At its inaugural Religious Liberty Summit, Notre Dame Law School’s Religious Liberty Initiative brought together scholars and thought leaders on religious freedom from a multitude of faith traditions. This two-day, in-person event featured several expert panel discussions including an interfaith dialogue panel with a keynote address from His Eminence Cardinal Timothy Dolan, Archbishop of New York.
At the summit, the inaugural Notre Dame Prize for Religious Liberty to United States Commission on International Religious Freedom was presented to Commissioner Nury Turkel, a leading human rights advocate focused on the oppression of Uyghurs in China.
In his acceptance speech, Commissioner Turkel described the 5-year genocide of the Uyghurs – the prison camps, the forced abortions and sterilizations that are pushing the Uyghur population’s birthrate into rapid decline. He warned of the growing use of cyber surveillance in racial profiling and the consequences for anyone concerned with religious freedom worldwide. He thanked Notre Dame for the award but mainly for drawing attention to the suffering of the Uyghur people: “No law school in the country has done anything this significant, publicly.”

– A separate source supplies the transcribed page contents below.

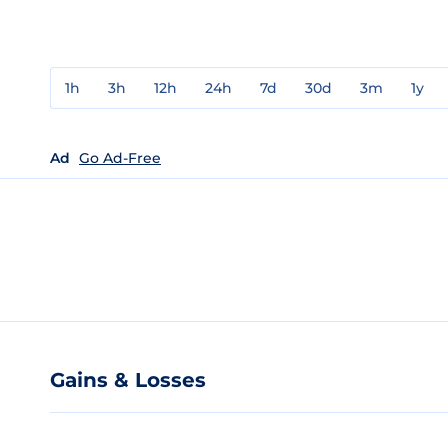
1h
3h
12h
24h
7d
30d
3m
1y
Ad
Go Ad-Free
Gains & Losses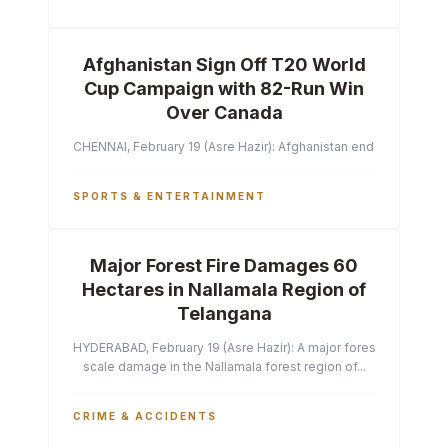
Afghanistan Sign Off T20 World
Cup Campaign with 82-Run Win
Over Canada
CHENNAI, February 19 (Asre Hazir): Afghanistan ended their T2
SPORTS & ENTERTAINMENT
Major Forest Fire Damages 60
Hectares in Nallamala Region of
Telangana
HYDERABAD, February 19 (Asre Hazir): A major forest fire has ca
scale damage in the Nallamala forest region of...
CRIME & ACCIDENTS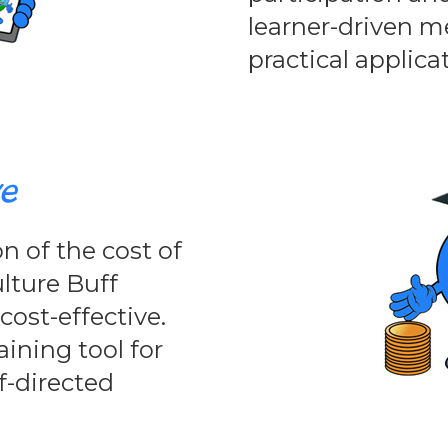
learner-driven 
practical applica
ve
n of the cost of
ulture Buff
ost-effective.
aining tool for
lf-directed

Notre Dame’s efforts are part of a welcome growing trend of bipartisan gatherings popping up post-COVID. The International Religious Freedom Summit, co-chaired by Sam Brownback, Ambassador at Large for International Religious Freedom, with Katrina Lantos Swett, President of the Lantos Foundation for Human Rights just wrapped in Washington, DC.
There may be a lot of darkness – a lot of attacks on religious liberty in the United States and across the globe – these days. But efforts like the ones in South Bend and Washington, DC shine a ray of hope.